[ASSIGNMENT]
Where "Cairo" appears in a line of the entries below, that line should be copied.

[RECORDED DATA]
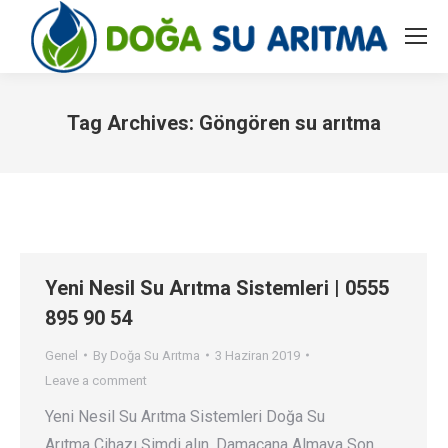
Tag Archives:
Göngören su arıtma
You are here:
Yeni Nesil Su Arıtma Sistemleri | 0555
895 90 54
Genel
By
Doğa Su Arıtma
3 Haziran 2019
Leave a comment
Yeni Nesil Su Arıtma Sistemleri Doğa Su
Arıtma Cihazı Şimdi alın. Damacana Almaya Son.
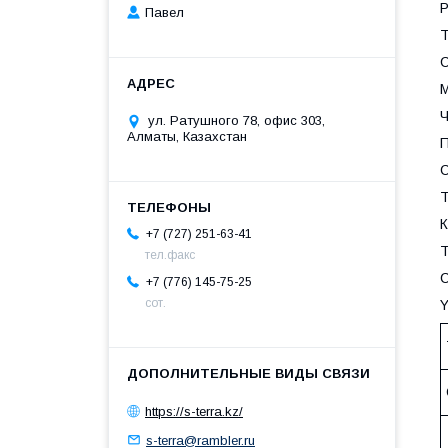
Р
Павел
Т
С
М
Ч
ул. Ратушного 78, офис 303,
Алматы, Казахстан
П
С
Т
К
+7 (727) 251-63-41
Т
тел.факс
С
+7 (776) 145-75-25
сот.
Y
https://s-terra.kz/
s-terra@rambler.ru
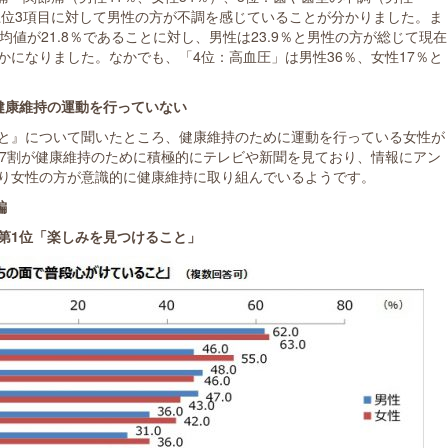
、上位3項目に対して男性の方が不調を感じていることが分かりました。ま
均値が21.8％であることに対し、男性は23.9％と男性の方が総じて現在
かになりました。なかでも、「4位：高血圧」は男性36％、女性17％と
健康維持の運動を行っていない
と』について聞いたところ、健康維持のために運動を行っている女性が
の7割が健康維持のために積極的にテレビや新聞を見ており、情報にアン
り女性の方が意識的に健康維持に取り組んでいるようです。
編
第1位「楽しみを見つけること」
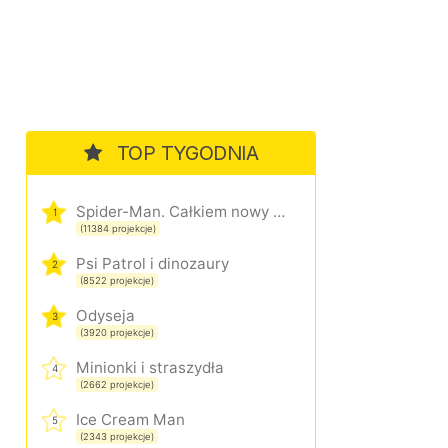
TOP TYGODNIA
Spider-Man. Całkiem nowy dzień
1
(11384 projekcje)
Psi Patrol i dinozaury
2
(8522 projekcje)
Odyseja
3
(3920 projekcje)
Minionki i straszydła
4
(2662 projekcje)
Ice Cream Man
5
(2343 projekcje)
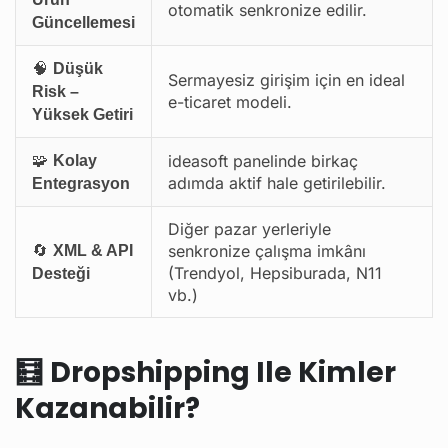
otomatik senkronize edilir.
Güncellemesi
🧠
Düşük
Sermayesiz girişim için en ideal
Risk –
e-ticaret modeli.
Yüksek Getiri
🧩
ideasoft panelinde birkaç
Kolay
adımda aktif hale getirilebilir.
Entegrasyon
Diğer pazar yerleriyle
🔄
senkronize çalışma imkânı
XML & API
(Trendyol, Hepsiburada, N11
Desteği
vb.)
🧮
Dropshipping Ile Kimler
Kazanabilir?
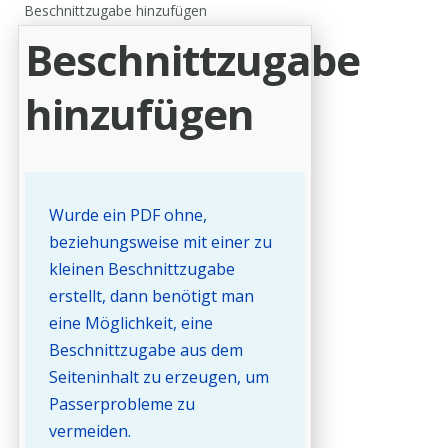
Beschnittzugabe hinzufügen
Beschnittzugabe
hinzufügen
Wurde ein PDF ohne,
beziehungsweise mit einer zu
kleinen Beschnittzugabe
erstellt, dann benötigt man
eine Möglichkeit, eine
Beschnittzugabe aus dem
Seiteninhalt zu erzeugen, um
Passerprobleme zu
vermeiden.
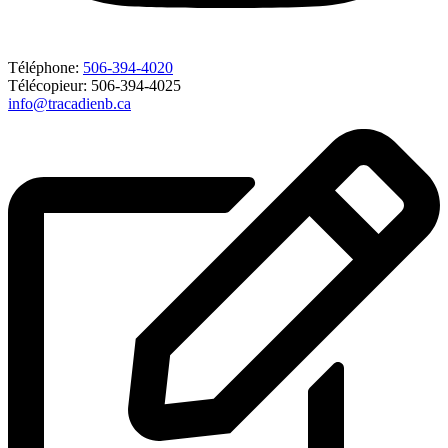
Téléphone:
506-394-4020
Télécopieur: 506-394-4025
info@tracadienb.ca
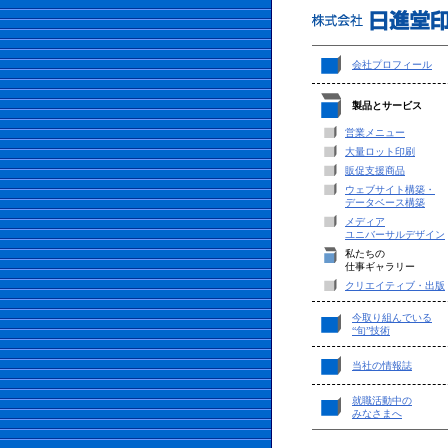
会社プロフィール
製品とサービス
営業メニュー
大量ロット印刷
販促支援商品
ウェブサイト構築・
データベース構築
メディア
ユニバーサルデザイン
私たちの
仕事ギャラリー
クリエイティブ・出版
今取り組んでいる
“旬”技術
当社の情報誌
就職活動中の
みなさまへ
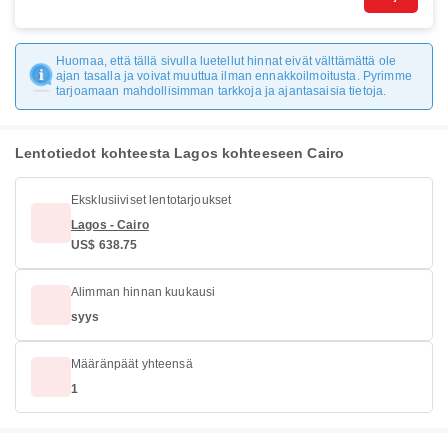
Huomaa, että tällä sivulla luetellut hinnat eivät välttämättä ole
ajan tasalla ja voivat muuttua ilman ennakkoilmoitusta. Pyrimme
tarjoamaan mahdollisimman tarkkoja ja ajantasaisia tietoja.
Lentotiedot kohteesta Lagos kohteeseen Cairo
Eksklusiiviset lentotarjoukset
Lagos - Cairo
US$ 638.75
Alimman hinnan kuukausi
syys
Määränpäät yhteensä
1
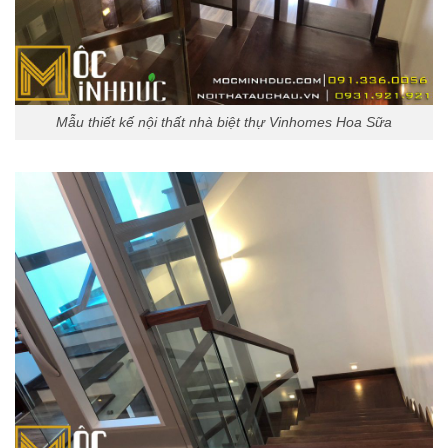
Mẫu thiết kế nội thất nhà biệt thự Vinhomes Hoa Sữa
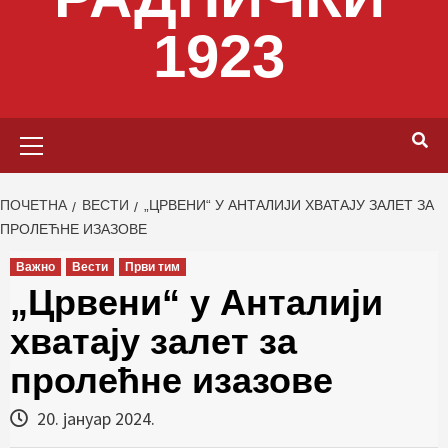
1923
Primary
Menu
ПОЧЕТНА
ВЕСТИ
„ЦРВЕНИ“ У АНТАЛИЈИ ХВАТАЈУ ЗАЛЕТ ЗА
ПРОЛЕЋНЕ ИЗАЗОВЕ
Важно
Вести
Први тим
„Црвени“ у Анталији
хватају залет за
пролећне изазове
20. јануар 2024.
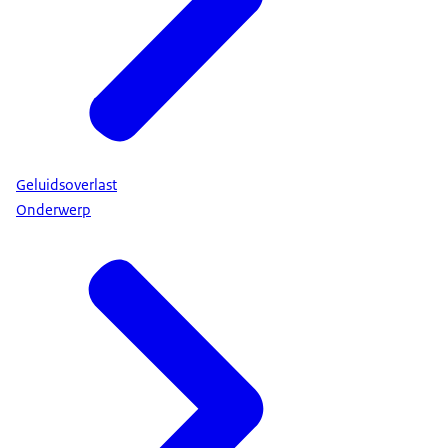
Geluidsoverlast
Onderwerp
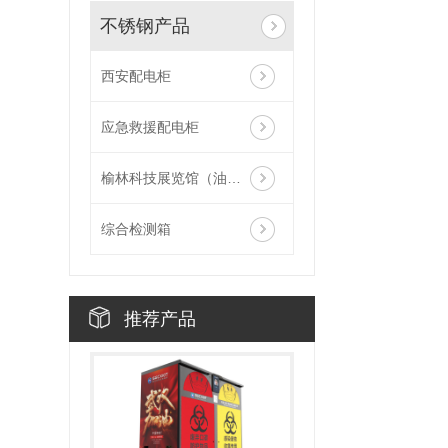
不锈钢产品
西安配电柜
应急救援配电柜
榆林科技展览馆（油田模型）
综合检测箱
推荐产品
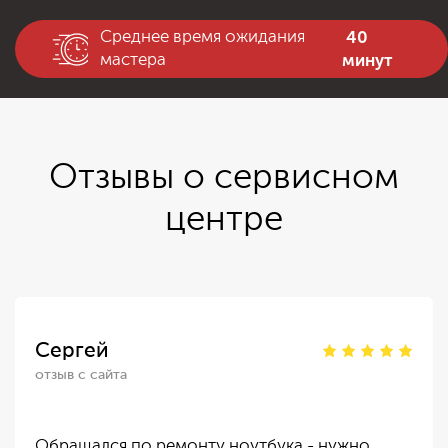
40
Среднее время ожидания
минут
мастера
Отзывы о сервисном
центре
Сергей
отзыв с сайта
Обращался по ремонту ноутбука - нужно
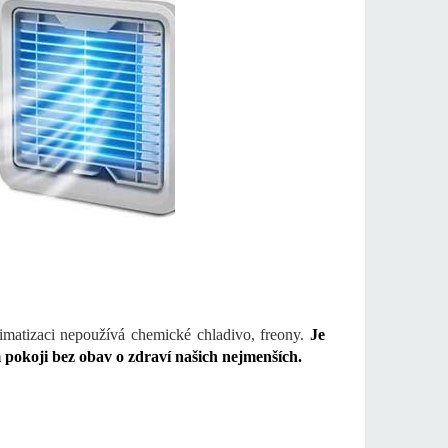
limatizaci nepoužívá chemické chladivo, freony.
J
e
m pokoji bez obav o zdraví našich nejmenších.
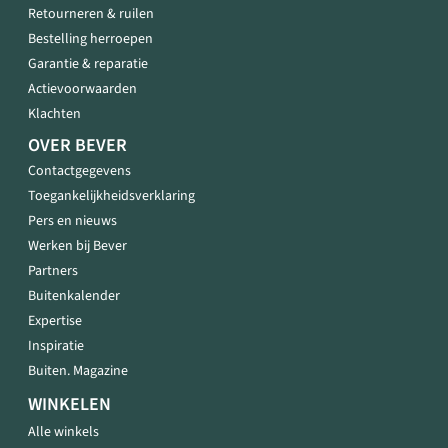
Retourneren & ruilen
Bestelling herroepen
Garantie & reparatie
Actievoorwaarden
Klachten
OVER BEVER
Contactgegevens
Toegankelijkheidsverklaring
Pers en nieuws
Werken bij Bever
Partners
Buitenkalender
Expertise
Inspiratie
Buiten. Magazine
WINKELEN
Alle winkels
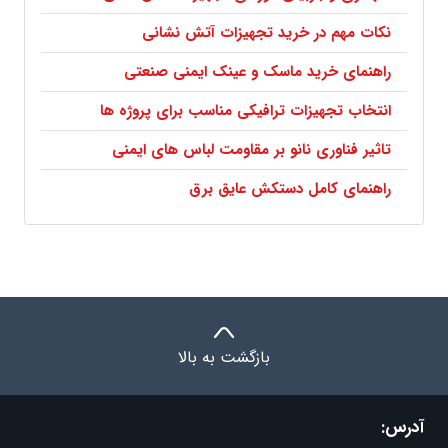
نکات مهم در خرید تجهیزات آتش نشانی
راهنمای خرید ماسک و عینک ایمنی صنعتی
انتخاب تجهیزات ترافیکی مناسب برای پروژه ها
تاثیر فناوری نانو بر مقاومت لباس های ایمنی
راهنمای کامل دستکش عایق برق
بازگشت به بالا
آدرس:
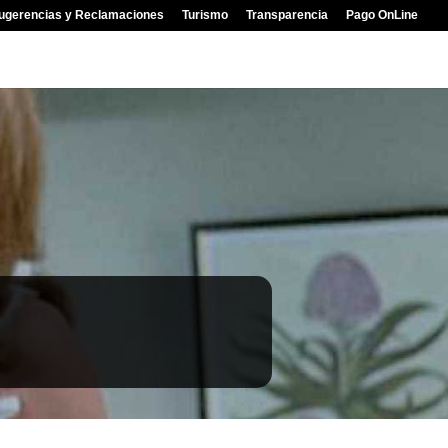
ugerencias y Reclamaciones
Turismo
Transparencia
Pago OnLine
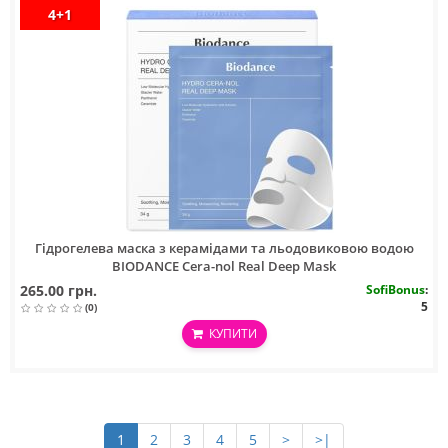
4+1
Гідрогелева маска з керамідами та льодовиковою водою
BIODANCE Cera-nol Real Deep Mask
265.00 грн.
SofiBonus
:
5
(0)
КУПИТИ
1
2
3
4
5
>
>|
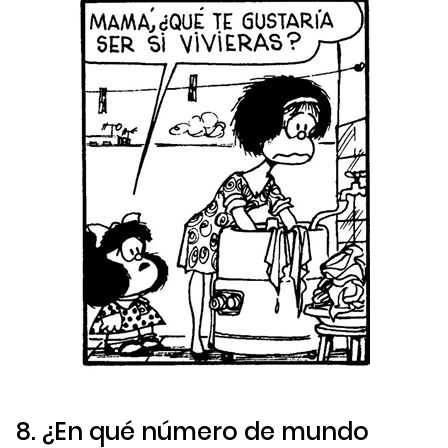
8. ¿En qué número de mundo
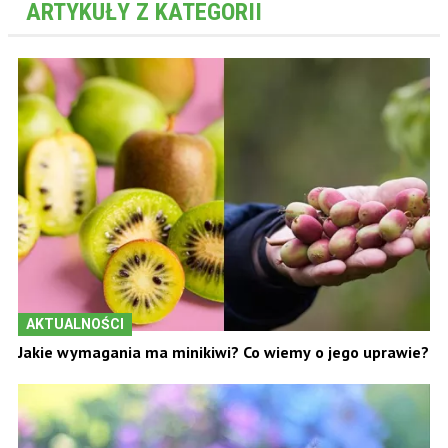
ARTYKUŁY Z KATEGORII
AKTUALNOŚCI
Jakie wymagania ma minikiwi? Co wiemy o jego uprawie?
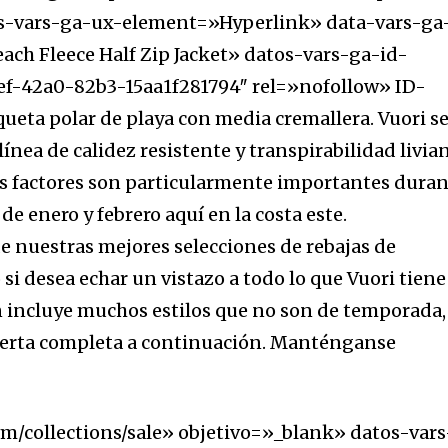
s-vars-ga-ux-element=»Hyperlink» data-vars-ga
ch Fleece Half Zip Jacket» datos-vars-ga-id-
f-42a0-82b3-15aa1f281794″ rel=»nofollow» ID-
eta polar de playa con media cremallera. Vuori s
32,214
 línea de calidez resistente y transpirabilidad livia
Seguidores
os factores son particularmente importantes dura
de enero y febrero aquí en la costa este.
 nuestras mejores selecciones de rebajas de
 si desea echar un vistazo a todo lo que Vuori tiene
n incluye muchos estilos que no son de temporada,
ferta completa a continuación. Manténganse
om/collections/sale» objetivo=»_blank» datos-vars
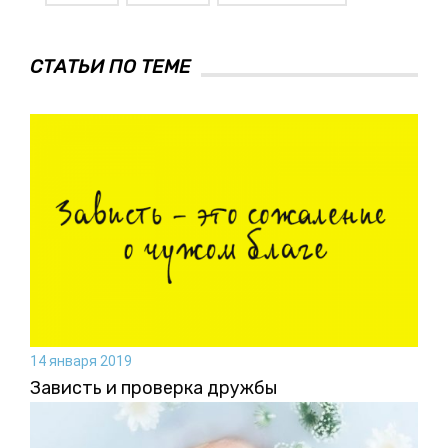
СТАТЬИ ПО ТЕМЕ
14 января 2019
Зависть и проверка дружбы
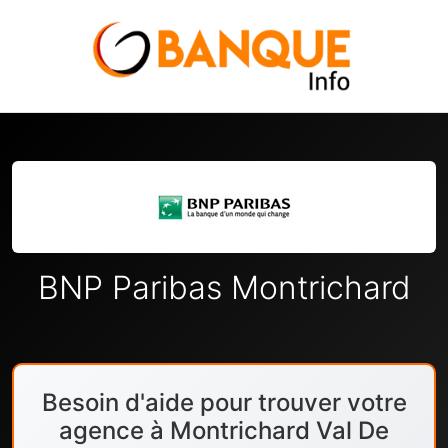
BNP Paribas Montrichard
Besoin d'aide pour trouver votre
agence à Montrichard Val De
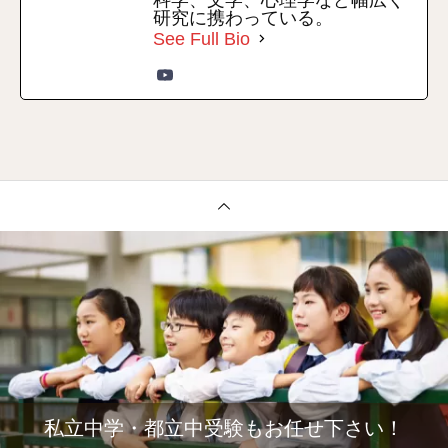
研究に携わっている。
See Full Bio
私立中学・都立中受験もお任せ下さい！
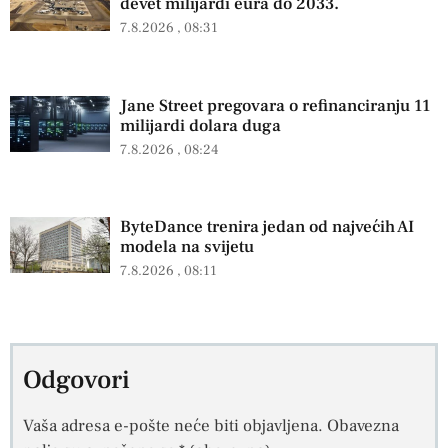
devet milijardi eura do 2033.
7.8.2026
08:31
Jane Street pregovara o refinanciranju 11
milijardi dolara duga
7.8.2026
08:24
ByteDance trenira jedan od najvećih AI
modela na svijetu
7.8.2026
08:11
Odgovori
Vaša adresa e-pošte neće biti objavljena.
Obavezna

[RESULT FOR THIS TASK]
Lentotiedot kohteesta Lagos kohteeseen Cairo
Lagos - Cairo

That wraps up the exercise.